> _Exercise instructions_: From the first line of the data down to and including the line with "personnel. Drivers and managers can be made", copy everything exactly, leaving out pictures.

+ + +

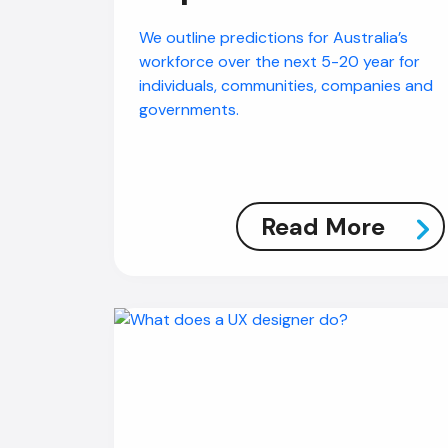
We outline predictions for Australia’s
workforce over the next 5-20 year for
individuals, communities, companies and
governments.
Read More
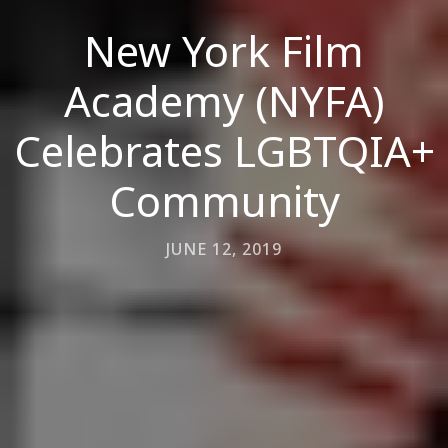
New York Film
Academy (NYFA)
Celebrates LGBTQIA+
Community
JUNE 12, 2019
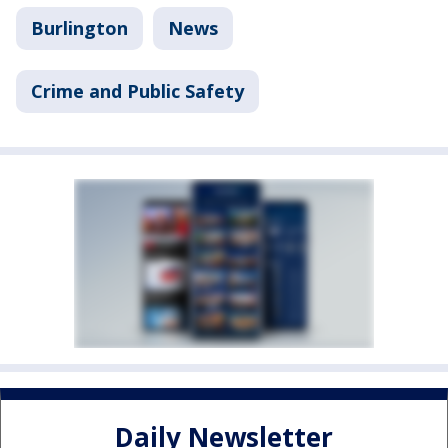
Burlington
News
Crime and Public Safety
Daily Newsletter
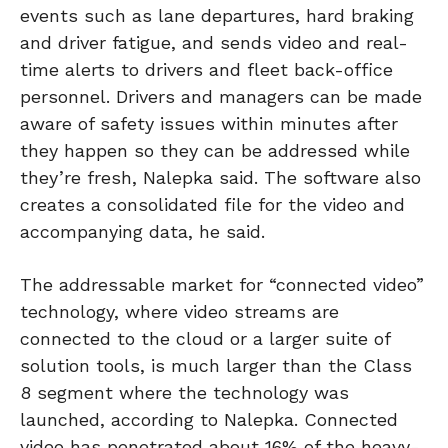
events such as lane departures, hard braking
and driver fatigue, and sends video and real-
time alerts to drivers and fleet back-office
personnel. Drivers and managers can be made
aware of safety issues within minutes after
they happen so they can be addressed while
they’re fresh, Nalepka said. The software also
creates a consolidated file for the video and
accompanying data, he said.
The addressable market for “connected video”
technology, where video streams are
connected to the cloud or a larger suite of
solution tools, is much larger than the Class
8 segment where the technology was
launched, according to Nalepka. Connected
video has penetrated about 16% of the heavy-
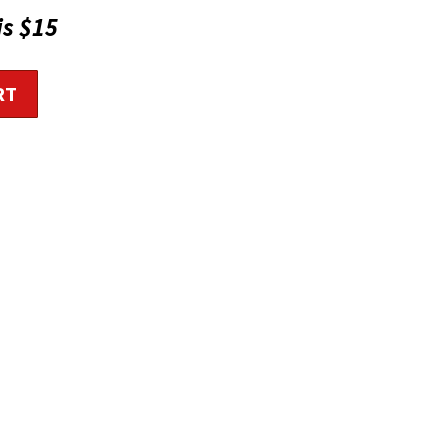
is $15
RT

+ + +

> _Answer box_:
We outline predictions for Australia’s
workforce over the next 5-20 year for
individuals, communities, companies and
governments.
Read More
New York Film
Academy (NYFA)
Celebrates LGBTQIA+
Community
JUNE 12, 2019
Burlington
News
Crime and Public Safety
Daily Newsletter
events such as lane departures, hard braking
and driver fatigue, and sends video and real-
time alerts to drivers and fleet back-office
personnel. Drivers and managers can be made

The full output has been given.